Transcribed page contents

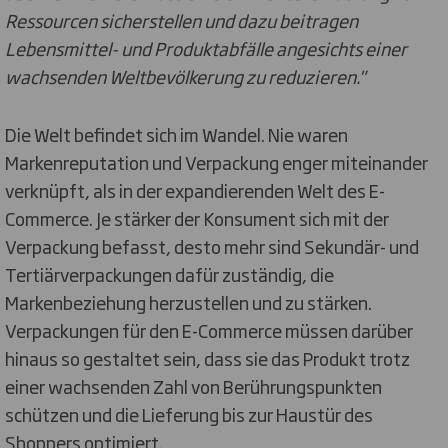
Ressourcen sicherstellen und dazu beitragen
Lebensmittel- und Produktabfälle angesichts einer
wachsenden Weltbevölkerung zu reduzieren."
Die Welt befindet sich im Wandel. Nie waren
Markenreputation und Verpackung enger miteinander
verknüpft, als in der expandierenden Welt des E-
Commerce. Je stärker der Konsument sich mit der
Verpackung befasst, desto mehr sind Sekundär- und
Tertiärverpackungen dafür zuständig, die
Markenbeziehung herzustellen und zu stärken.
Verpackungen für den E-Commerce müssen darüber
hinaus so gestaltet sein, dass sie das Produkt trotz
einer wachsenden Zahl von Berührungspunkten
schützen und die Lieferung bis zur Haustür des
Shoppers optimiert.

...

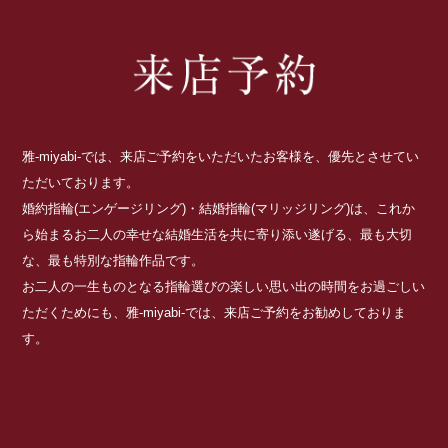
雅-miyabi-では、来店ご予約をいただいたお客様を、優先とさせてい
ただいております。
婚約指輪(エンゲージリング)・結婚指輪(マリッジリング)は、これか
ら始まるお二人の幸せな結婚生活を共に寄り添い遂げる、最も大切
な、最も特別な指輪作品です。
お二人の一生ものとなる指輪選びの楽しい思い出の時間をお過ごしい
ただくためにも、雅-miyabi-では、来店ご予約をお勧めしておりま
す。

WORK TO COMPLETE
Using the records, work out how many lines include "einer", and reply with that number alone.

WRITTEN SOLUTION
2